Presidente se disse 'feliz' com libertação de prisioneiros por Cuba
O presidente Luiz Inácio Lula da Silva disse nesta quarta-feira que uma de suas responsabilidades nos próximos meses é convencer o presidente da França, Nicolas Sarkozy, sobre os benefícios de um acordo comercial entre União Europeia e Mercosul, que vem sendo discutido há mais de dez anos.
Como o companheiro que tem dado mais trabalho é um grande amigo meu, que é o presidente Sarkozy, eu tenho a responsabilidade de tentar convencê-lo a flexibilizar o coração dos franceses e a gente fazer um acordo antes de eu terminar a Presidência, disse Lula, durante a Cúpula Brasil-União Europeia, em Brasília.

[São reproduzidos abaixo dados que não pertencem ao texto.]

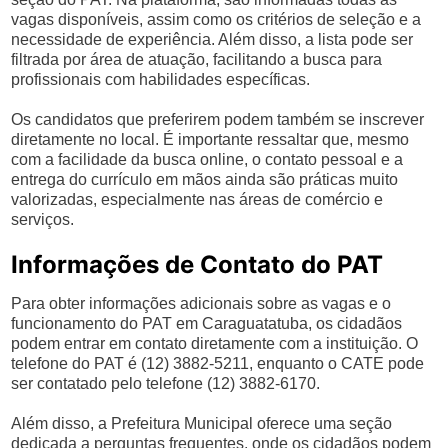
vagas disponíveis, assim como os critérios de seleção e a
necessidade de experiência. Além disso, a lista pode ser
filtrada por área de atuação, facilitando a busca para
profissionais com habilidades específicas.
Os candidatos que preferirem podem também se inscrever
diretamente no local. É importante ressaltar que, mesmo
com a facilidade da busca online, o contato pessoal e a
entrega do currículo em mãos ainda são práticas muito
valorizadas, especialmente nas áreas de comércio e
serviços.
Informações de Contato do PAT
Para obter informações adicionais sobre as vagas e o
funcionamento do PAT em Caraguatatuba, os cidadãos
podem entrar em contato diretamente com a instituição. O
telefone do PAT é (12) 3882-5211, enquanto o CATE pode
ser contatado pelo telefone (12) 3882-6170.
Além disso, a Prefeitura Municipal oferece uma seção
dedicada a perguntas frequentes, onde os cidadãos podem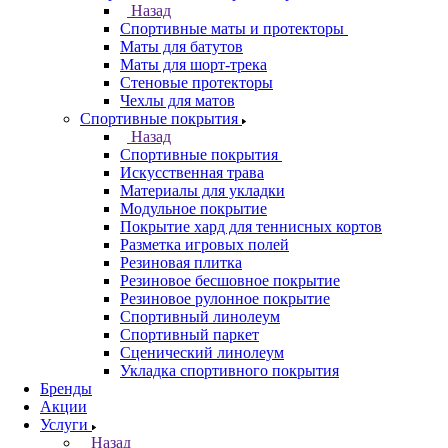
Назад
Спортивные маты и протекторы
Маты для батутов
Маты для шорт-трека
Стеновые протекторы
Чехлы для матов
Спортивные покрытия
Назад
Спортивные покрытия
Искусственная трава
Материалы для укладки
Модульное покрытие
Покрытие хард для теннисных кортов
Разметка игровых полей
Резиновая плитка
Резиновое бесшовное покрытие
Резиновое рулонное покрытие
Спортивный линолеум
Спортивный паркет
Сценический линолеум
Укладка спортивного покрытия
Бренды
Акции
Услуги
Назад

As conversas sobre o acordo de livre comércio entre os dois blocos voltaram a esbarrar na resistência dos agricultores europeus, sobretudo os da França, que recebem subsídios e temem perder mercado para os produtos brasileiros.
Lula disse que vai aproveitar o fato de estar à frente da Presidência temporária do Mercosul, no próximo semestre, para convencer a União Europeia de que o produto brasileiro é barato e de boa qualidade.
Sempre haverá setores descontentes. Mas isso não é um jogo de corporações, é um jogo de nações, que precisa beneficiar a sociedade como um todo, disse Lula.
Vantagens mútuas
O presidente da Comissão Europeia, José Manuel Durão Barroso, disse que a União Europeia tem todo interesse nesse acordo, mas é preciso que os dois lados vejam vantagens.
Somos 27 países e temos que recolher o apoio em muitas frentes. Por isso, esperamos que o Mercosul avance com uma oferta que também corresponda às nossas ambições, disse Barroso.
Um dos principais objetivos dos europeus nas negociações tem sido a busca por maior liberalização do Mercosul no setor industrial - o que encontra resistências sobretudo na Argentina.
Segundo Durão Barroso, não há dúvidas sobre o potencial econômico do Mercosul, região onde o estoque de investimentos europeus é maior do que o registrado em China, Índia e Rússia juntos.
Cuba
Também durante a cúpula, o presidente Lula disse que ficou feliz com a libertação de presos políticos em Cuba, mas, após ser questionado, preferiu não comentar o fato de o Brasil não ter participado diretamente das negociações com o governo cubano.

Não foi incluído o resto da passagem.